= Beginning of Section =

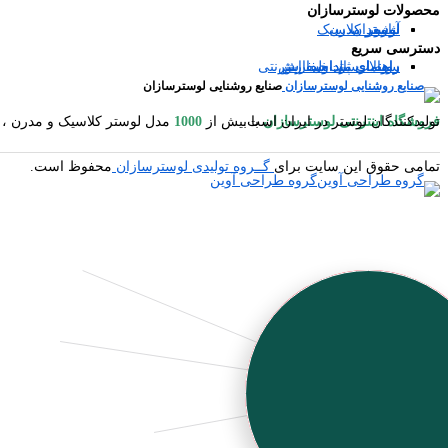
محصولات لوسترسازان
آباژور
شمعدان
لوستر مدرن
لوستر کلاسیک
دسترسی سریع
سوالات متداول
رویه ارسال سفارش
راهنمای ثبت سفارش
راهنمای پرداخت اینترنتی
صنایع روشنایی لوسترسازان
فروشگاه اینترنتی لوسترسازان
مدل لوستر کلاسیک و مدرن ، آباژور ایستاده و رومیزی ، شمعدان ، میوه خوری ایستاده و رومیزی ، کنارسالنی ایستاده ، دیوارکوب ، گردسوز و محصولات چوبی یکی از بزرگترین تولیدکنندگان لوستر در ایران است.
با بیش از
1000
تمامی حقوق این سایت برای
گــروه تولیدی لوسترسازان
محفوظ است.
گروه طراحی آوین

= End of Section =

PROBLEM TO SOLVE
Return, from the material above, every line with the word "مدرن".

SOLUTION BELOW
لوستر مدرن
مدل لوستر کلاسیک و مدرن ، آباژور ایستاده و رومیزی ، شمعدان ، میوه خوری ایستاده و رومیزی ، کنارسالنی ایستاده ، دیوارکوب ، گردسوز و محصولات چوبی یکی از بزرگترین تولیدکنندگان لوستر در ایران است.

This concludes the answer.